He further described “bias incidents” as “situations that may not rise to the level of a criminal act, but still clearly communicate offensive or derogatory behaviors.”
Observing that students on campus in general may have suffered a traumatic reaction from seeing an image of the Confederate flag, Huddleston continued, “We recognize that bias incidents are upsetting for the entire campus community, but especially for the target(s) and witness(es) of these incidents.”
“It is strongly suggested that anyone impacted by a bias incident find someone to speak with,” he wrote.
According to FSU campus newspaper The Gatepost, social-media displayed a mixed reaction to Huddleston’s email:
On the popular anonymous social media app Yik Yak, one student said the Confederate flag controversy was “legitimately embarrassing” and “someone is getting in trouble for such stupid bullshit.”
Another student disagreed and compared the Confederate flag to the swastika. Adding, “That’s the issue. In case you were somehow still confused in 2015.”
One anonymous student posted, “Carry a copy of the constitution tomorrow, see how fast the PC police emails fly.”

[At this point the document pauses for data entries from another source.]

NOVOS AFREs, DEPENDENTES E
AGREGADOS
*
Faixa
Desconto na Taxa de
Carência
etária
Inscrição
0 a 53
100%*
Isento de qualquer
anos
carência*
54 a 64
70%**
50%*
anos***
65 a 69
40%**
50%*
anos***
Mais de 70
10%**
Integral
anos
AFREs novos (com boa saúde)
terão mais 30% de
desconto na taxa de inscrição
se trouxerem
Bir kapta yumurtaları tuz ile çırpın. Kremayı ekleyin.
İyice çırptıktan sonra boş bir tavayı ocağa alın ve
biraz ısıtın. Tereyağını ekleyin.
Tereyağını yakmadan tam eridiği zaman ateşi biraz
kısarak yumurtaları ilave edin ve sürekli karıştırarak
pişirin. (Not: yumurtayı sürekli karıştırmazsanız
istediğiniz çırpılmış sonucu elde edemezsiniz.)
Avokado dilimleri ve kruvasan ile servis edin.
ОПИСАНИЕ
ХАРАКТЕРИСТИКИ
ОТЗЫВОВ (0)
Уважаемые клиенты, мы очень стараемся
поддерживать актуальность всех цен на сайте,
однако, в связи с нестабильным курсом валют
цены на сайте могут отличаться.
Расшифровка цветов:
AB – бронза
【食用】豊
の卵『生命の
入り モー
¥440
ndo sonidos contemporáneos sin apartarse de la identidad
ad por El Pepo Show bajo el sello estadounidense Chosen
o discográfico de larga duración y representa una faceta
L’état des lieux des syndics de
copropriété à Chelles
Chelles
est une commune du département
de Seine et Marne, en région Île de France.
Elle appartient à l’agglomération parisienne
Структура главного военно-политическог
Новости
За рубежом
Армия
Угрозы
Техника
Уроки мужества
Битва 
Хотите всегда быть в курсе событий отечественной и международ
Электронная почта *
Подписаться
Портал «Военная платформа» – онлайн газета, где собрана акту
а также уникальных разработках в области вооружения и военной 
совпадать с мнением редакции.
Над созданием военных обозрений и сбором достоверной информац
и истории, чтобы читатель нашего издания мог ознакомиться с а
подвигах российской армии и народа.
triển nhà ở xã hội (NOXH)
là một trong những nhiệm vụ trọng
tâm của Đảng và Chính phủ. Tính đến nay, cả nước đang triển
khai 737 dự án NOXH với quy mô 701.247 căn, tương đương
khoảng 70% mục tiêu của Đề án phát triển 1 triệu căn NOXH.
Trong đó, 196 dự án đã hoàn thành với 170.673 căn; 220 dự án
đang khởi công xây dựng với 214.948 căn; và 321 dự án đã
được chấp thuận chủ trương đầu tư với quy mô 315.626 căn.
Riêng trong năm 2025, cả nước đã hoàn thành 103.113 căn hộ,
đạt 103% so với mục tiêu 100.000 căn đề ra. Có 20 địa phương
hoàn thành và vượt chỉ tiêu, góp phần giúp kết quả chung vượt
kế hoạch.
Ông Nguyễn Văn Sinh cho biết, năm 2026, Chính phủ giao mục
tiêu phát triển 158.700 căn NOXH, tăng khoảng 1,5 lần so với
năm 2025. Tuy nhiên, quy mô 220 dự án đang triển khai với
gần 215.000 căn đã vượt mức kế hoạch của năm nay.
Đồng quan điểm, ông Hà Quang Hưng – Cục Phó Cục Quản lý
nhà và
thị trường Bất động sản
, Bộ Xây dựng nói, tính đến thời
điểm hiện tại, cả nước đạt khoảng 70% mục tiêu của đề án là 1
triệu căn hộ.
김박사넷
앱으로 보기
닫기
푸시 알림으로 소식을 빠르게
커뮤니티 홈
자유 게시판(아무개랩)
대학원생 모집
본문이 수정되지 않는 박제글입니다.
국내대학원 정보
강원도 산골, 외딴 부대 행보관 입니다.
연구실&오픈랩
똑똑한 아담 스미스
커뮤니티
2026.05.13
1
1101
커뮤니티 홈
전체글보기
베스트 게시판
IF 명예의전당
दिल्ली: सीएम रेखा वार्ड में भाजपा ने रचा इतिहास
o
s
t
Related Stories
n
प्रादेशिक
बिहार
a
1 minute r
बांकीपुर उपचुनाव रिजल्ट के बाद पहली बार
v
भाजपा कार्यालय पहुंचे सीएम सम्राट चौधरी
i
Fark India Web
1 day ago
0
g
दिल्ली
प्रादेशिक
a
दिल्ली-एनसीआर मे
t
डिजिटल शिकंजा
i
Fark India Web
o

One student related the bias incident involving the Confederate flag to the Star Wars films.
“So if I have a Rebel Alliance wallpaper, am I gonna get reported to the Empire?”
Huddleston said the university may hold a campus-wide forum on the history of the Confederate flag, so that students can discuss the reasons why they either defend or reject it.
In September, Framingham Patch reported that FSU – a public university – was once again recognized for its “diversity and inclusion” on campus. It received a Higher Education Excellence in Diversity (HEED) award, which is bestowed on colleges and universities by INSIGHT into Diversity, reportedly the oldest and largest diversity magazine and website in higher education.